When the binary refuses to start for any license reason, it prints both a structured JSON log and a plain-text banner on stderr listing the recovery actions you can take. If your installed license has expired past its post-expiry grace and you need to keep the binary running while a renewal is in flight, certeasy license force-grace --confirm opens a 7-day window that boots despite the error. See License enforcement / Force-grace for the full semantics.

Online Checks and Auto-Renew

Certeasy can optionally run online checks and auto-renew by calling the backend refresh API.

Online behavior is configured in license (see Configuration / License).

Default check cadence:

  • more than 30 days before expiry: every 30 days
  • 30 days or less before expiry: every 24h
  • after a failed online attempt: retry in 6h (or 1h near expiry)

If the refresh endpoint is unreachable, Certeasy continues with offline validation.
Only an explicit server revocation response is a hard failure.

During post-expiry startup grace, online renewal can still recover the installation automatically if online checks are enabled.

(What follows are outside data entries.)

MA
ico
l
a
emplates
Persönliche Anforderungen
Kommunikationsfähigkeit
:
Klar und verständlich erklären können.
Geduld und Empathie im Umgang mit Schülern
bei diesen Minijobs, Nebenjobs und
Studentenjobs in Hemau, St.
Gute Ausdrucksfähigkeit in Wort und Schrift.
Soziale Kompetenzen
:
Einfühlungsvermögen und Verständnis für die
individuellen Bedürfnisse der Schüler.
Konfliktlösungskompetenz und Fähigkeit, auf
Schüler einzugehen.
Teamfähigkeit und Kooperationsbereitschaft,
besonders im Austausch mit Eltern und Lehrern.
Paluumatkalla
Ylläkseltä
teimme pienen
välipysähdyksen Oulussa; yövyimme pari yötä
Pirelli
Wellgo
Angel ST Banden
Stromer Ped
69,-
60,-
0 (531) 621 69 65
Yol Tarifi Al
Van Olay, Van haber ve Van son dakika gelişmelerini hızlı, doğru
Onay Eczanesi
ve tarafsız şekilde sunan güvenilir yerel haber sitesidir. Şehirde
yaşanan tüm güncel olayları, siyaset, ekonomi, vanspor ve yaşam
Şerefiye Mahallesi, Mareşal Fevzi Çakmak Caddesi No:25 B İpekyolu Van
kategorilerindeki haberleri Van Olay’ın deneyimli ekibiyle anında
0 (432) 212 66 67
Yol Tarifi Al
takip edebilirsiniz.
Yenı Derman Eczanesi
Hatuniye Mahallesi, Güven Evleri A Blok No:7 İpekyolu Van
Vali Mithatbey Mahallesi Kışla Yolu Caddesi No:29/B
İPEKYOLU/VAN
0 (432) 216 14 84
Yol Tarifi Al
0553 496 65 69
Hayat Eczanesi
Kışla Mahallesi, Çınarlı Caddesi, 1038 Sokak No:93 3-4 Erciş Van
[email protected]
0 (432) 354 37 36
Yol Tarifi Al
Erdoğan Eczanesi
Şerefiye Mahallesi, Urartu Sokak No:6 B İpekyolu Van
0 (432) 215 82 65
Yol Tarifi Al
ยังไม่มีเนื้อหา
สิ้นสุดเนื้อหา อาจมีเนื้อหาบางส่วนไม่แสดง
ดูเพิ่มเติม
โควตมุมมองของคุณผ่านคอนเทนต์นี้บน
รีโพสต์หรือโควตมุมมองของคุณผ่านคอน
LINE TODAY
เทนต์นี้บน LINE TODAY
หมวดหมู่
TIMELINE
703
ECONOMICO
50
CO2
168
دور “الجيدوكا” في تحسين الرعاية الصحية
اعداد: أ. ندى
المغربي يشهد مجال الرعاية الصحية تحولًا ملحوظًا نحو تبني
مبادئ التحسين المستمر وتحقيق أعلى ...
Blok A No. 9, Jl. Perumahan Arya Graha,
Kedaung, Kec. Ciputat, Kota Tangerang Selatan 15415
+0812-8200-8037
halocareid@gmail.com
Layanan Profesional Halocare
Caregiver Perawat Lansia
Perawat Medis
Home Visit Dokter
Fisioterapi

By default, online checks are enabled and target Certeasy's official backend. To force offline mode, set:

license:
offline: true

Manual Renewal / Replacement

To manually update a license (air-gapped, support-issued license, etc.), run certeasy license install again with the new file:

./certeasy license install -f /etc/certeasy/config.yml /tmp/new-certeasy.lic

For immediate effect on a running instance, restart the service after import.

Checking License Status

# Windows — tail the Certeasy log
Get-Content "C:\ProgramData\certeasy\certeasy.log" -Tail 20
# Linux
tail -20 /var/lib/certeasy/certeasy.log

On startup, Certeasy logs license details (id, plan, holder, every enforcement limit — max_cas, max_managed_servers, allowed_dbs, active_instances, passive_instances —, expiry, source). Numeric limits are rendered as unlimited (the plan grants no cap), <number> (the cap), or FORBIDDEN (the plan grants no entitlement at all) so missing/zero fields are visible at a glance.

Troubleshooting

WARNING: PRODUCT NOT REGISTERED
No license is stored in the database. The startup logs print your installation key (INST-…) and the registration URL — use it to activate via certeasy license register <license-key> or download a .lic from the portal and import it with certeasy license install. To start the server before the license is installed, open a cold-start window with certeasy cold-start init --plan=<plan> (see Cold-start).

invalid license: invalid license signature
The provided .lic file is corrupted or was modified.

license has expired
License is beyond the 7-day post-expiry startup grace window. Import a renewed license, or open a temporary 7-day boot window with certeasy license force-grace --confirm (capped at the license expiry date + 3 weeks; see License enforcement / Force-grace).

license has been revoked by the server
The server explicitly revoked the license. Contact support via the form on the portal. Force-grace is intentionally not available for revoked licenses.

installation already registered under a different license
The installation key is already bound to a different license on the server. Go to certeasy.tech/account to migrate the installation before running certeasy license register again.

Next step

Once the license is active (or the cold-start window is open), start certeasy serve and follow the First certificate guide to verify the end-to-end flow with an ACME client.